Monsieur le président, monsieur le garde des sceaux, mes chers collègues, prendre en compte la douleur d’une famille en lui permettant de faire son deuil, tel est l’objet de la proposition de loi de notre collègue Anne-Catherine Loisier que nous examinons aujourd’hui.
C’est un objet pleinement légitime et important, qui a d’ailleurs justifié plusieurs évolutions du droit applicable aux situations d’enfants sans vie afin de mieux accompagner le deuil des parents.
Ainsi, depuis 2008, et à la suite d’arrêts de la Cour de cassation, l’acte d’enfant sans vie est établi sur production d’un certificat attestant de l’accouchement de la mère, sans condition de seuil de viabilité du fœtus.
Surtout, aux termes d’une circulaire du 19 juin 2009, il est possible de donner à cet enfant un prénom. Toutefois, il ne peut lui être donné de nom de famille ni lui être reconnu de filiation, ces deux éléments constituant des attributs de la personnalité juridique qui résulte elle-même du fait d’être né vivant et viable.
Cela a été dit, la proposition de loi vise à aller plus loin que le droit en vigueur, en permettant aux parents de donner un nom à l’enfant dans l’acte d’enfant sans vie.
Comme en témoignent les réactions d’une partie de la doctrine aux arrêts de 2008, mais également les précautions prises par l’auteure, puis par Mme la rapporteure, tout l’enjeu consiste à trouver un équilibre entre les principes juridiques, notamment ceux qui sont relatifs à la personnalité juridique de l’enfant.
À cet égard, l’auteure de la proposition de loi précise, dans l’exposé des motifs, que le seul effet recherché est la modification de l’état civil de l’enfant et qu’il ne s’agit pas d’accorder de droits supplémentaires.
Dans l’objectif de lever les incertitudes qui subsistaient, la commission des lois, sur l’initiative de Mme la rapporteure, Marie Mercier, a réécrit l’article unique afin d’y mentionner expressément que « cette inscription de prénoms et nom n’emporte aucun effet juridique ».
Cette démarche bienvenue de Mme la rapporteure tendait à rechercher un équilibre entre l’objectif de la proposition de loi et la nécessité de ne pas induire d’effets de bord et de ne pas remettre en cause les principes du droit civil concernant la personnalité juridique.
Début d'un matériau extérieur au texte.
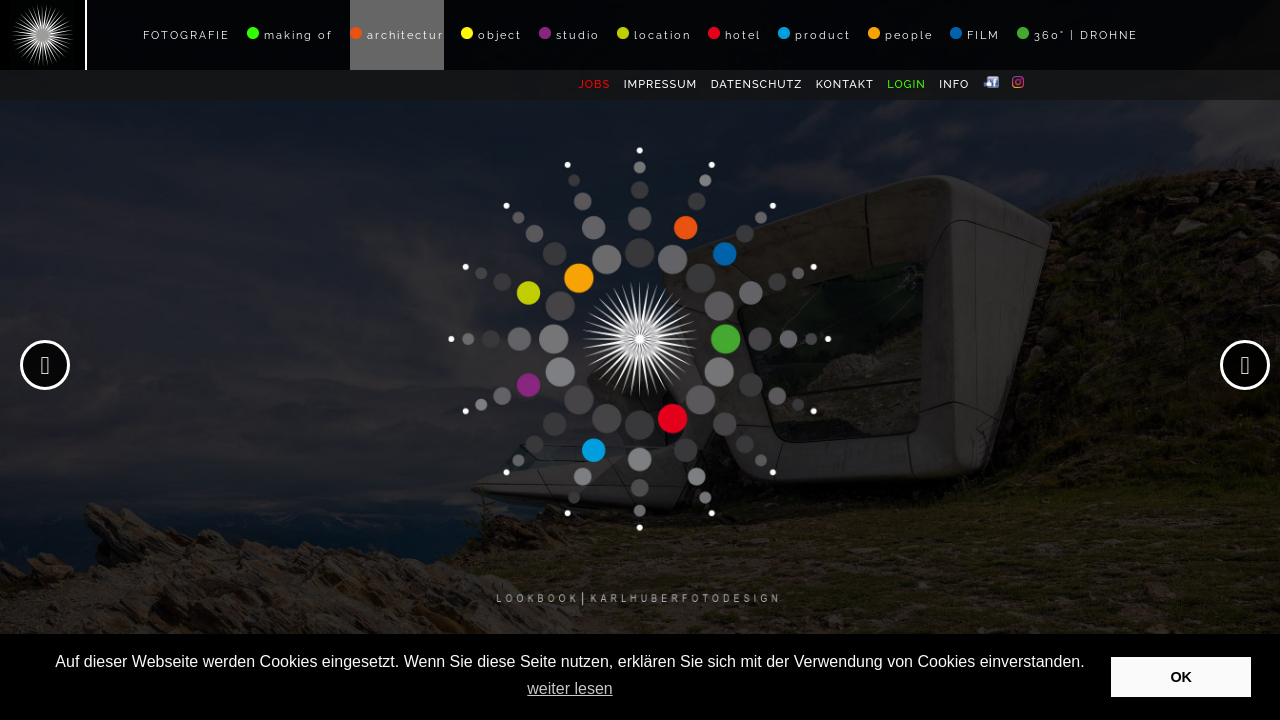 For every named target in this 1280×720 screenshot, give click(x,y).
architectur (397, 34)
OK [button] (1181, 677)
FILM (975, 34)
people (900, 34)
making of (290, 34)
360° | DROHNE (1077, 34)
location (654, 34)
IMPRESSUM (661, 84)
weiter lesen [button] (569, 688)
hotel (734, 34)
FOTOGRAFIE (186, 35)
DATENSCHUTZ (757, 84)
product (814, 34)
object (491, 34)
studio (569, 34)
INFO (954, 84)
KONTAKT (845, 84) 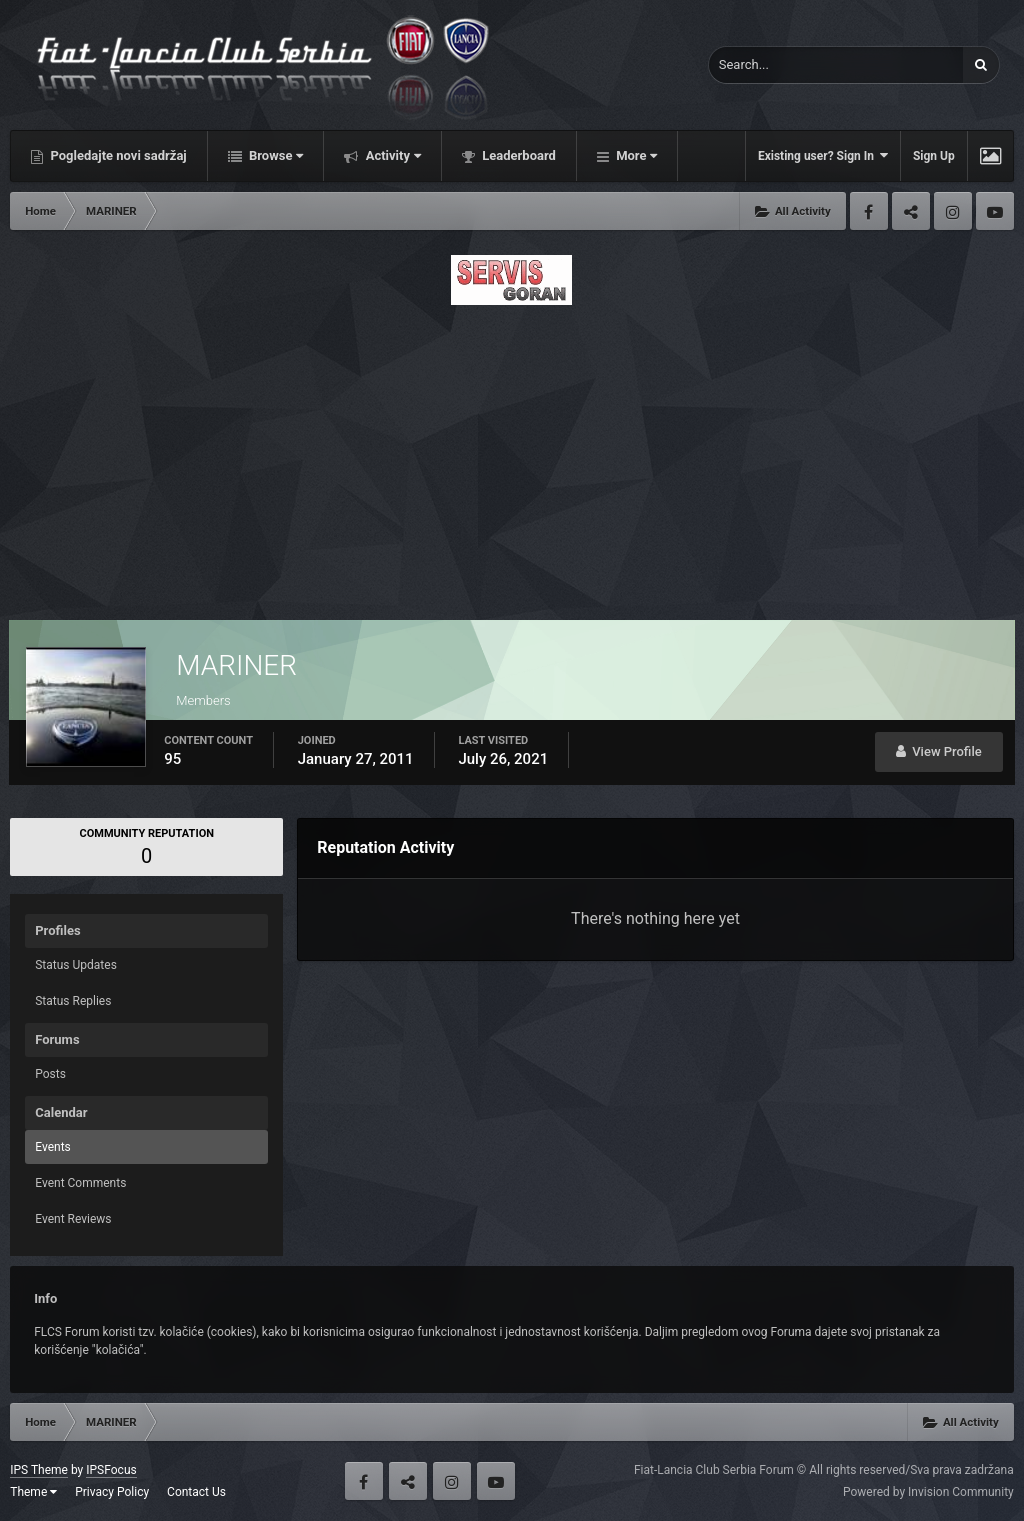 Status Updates (76, 965)
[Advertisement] (512, 457)
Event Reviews (73, 1219)
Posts (50, 1074)
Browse (275, 155)
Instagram (953, 211)
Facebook (869, 211)
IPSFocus (111, 1470)
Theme (33, 1492)
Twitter (911, 211)
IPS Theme (39, 1470)
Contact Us (196, 1492)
Certes, la nouvelle écriture de l’article unique vise à aller au bout du processus d’identification de l’enfant sans vie dans la continuité des évolutions antérieures, pour mieux inscrire celui-ci dans l’histoire familiale.
Toutefois, nous nous interrogeons sur la portée de la mention générale et indéterminée d’un « nom », ainsi que de la précision selon laquelle « cette inscription de prénoms et nom n’emporte aucun effet juridique » : est-elle suffisante pour éviter les effets de bord, comme entend utilement le faire Mme la rapporteure ?
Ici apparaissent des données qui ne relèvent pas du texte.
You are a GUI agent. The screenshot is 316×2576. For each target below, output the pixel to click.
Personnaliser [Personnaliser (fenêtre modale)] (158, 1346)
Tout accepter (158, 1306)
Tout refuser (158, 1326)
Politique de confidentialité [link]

L’objectif de cette proposition de loi, à savoir accompagner les parents d’enfant sans vie dans leur deuil, est bien sûr partagé par les membres du groupe RDPI.
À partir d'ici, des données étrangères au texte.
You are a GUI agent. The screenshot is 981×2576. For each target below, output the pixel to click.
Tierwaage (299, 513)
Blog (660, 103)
Le rôle de l’État est bel et bien, ici, de soutenir et de mieux accompagner les familles, en simplifiant les démarches administratives et en facilitant l’accès à un suivi psychologique pour celles qui sont confrontées au deuil d’un enfant.
C’est d’ailleurs le sens de l’annonce faite par Adrien Taquet, secrétaire d’État chargé de l’enfance et des familles, et Amélie de Montchalin, ministre de la transformation et de la fonction publiques, du lancement d’un plan d’action en la matière ; le groupe RDPI y sera particulièrement attentif.
L’importance du sujet et la souffrance des familles qui sont confrontées à de telles situations impliquent de dépasser le champ exclusivement symbolique, même s’il est aussi nécessaire.
Pour toutes ces raisons, et saluant les objectifs de ce texte, ainsi que la recherche d’équilibre par Mme la rapporteure, les membres présents du groupe RDPI voteront cette proposition de loi, même si certaines interrogations subsistent.